A Theory of Dynamic Benchmarks
Shirali, Ali, Abebe, Rediet, Hardt, Moritz
Dynamic benchmarks interweave model fitting and data collection in an attempt to mitigate the limitations of static benchmarks. In contrast to an extensive theoretical and empirical study of the static setting, the dynamic counterpart lags behind due to limited empirical studies and no apparent theoretical foundation to date. Responding to this deficit, we initiate a theoretical study of dynamic benchmarking. We examine two realizations, one capturing current practice and the other modeling more complex settings. In the first model, where data collection and model fitting alternate sequentially, we prove that model performance improves initially but can stall after only three rounds.
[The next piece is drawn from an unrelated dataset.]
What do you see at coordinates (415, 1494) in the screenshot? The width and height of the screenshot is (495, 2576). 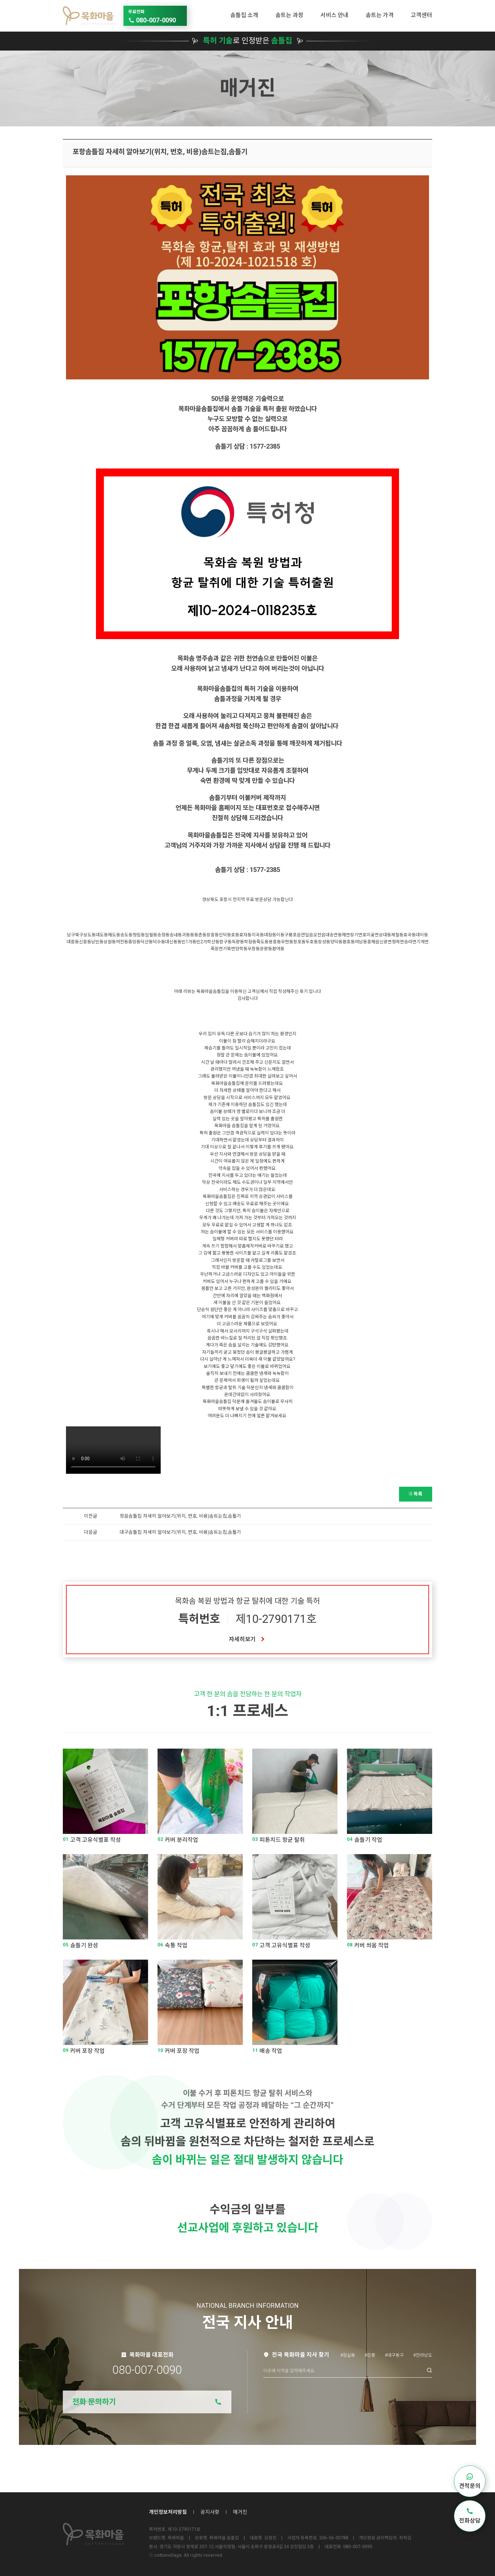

Label noise arising from, for instance, annotator disagreement leads to even stronger negative results. Our second model generalizes the first to the case where data collection and model fitting have a hierarchical dependency structure. We show that this design guarantees strictly more progress than the first, albeit at a significant increase in complexity. We support our theoretical analysis by simulating dynamic benchmarks on two popular datasets. These results illuminate the benefits and practical limitations of dynamic benchmarking, providing both a theoretical foundation and a causal explanation for observed bottlenecks in empirical work. In response to concerns around the limitations of static datasets as benchmarks, researchers have proposed dynamic benchmarking--a setting where data collection and model building happen iteratively in tandem--as an alternative (Nie et al., 2020; Potts et al., 2021; Kiela et al., 2021; Ma et al., 2021; Gehrmann et al., 2021).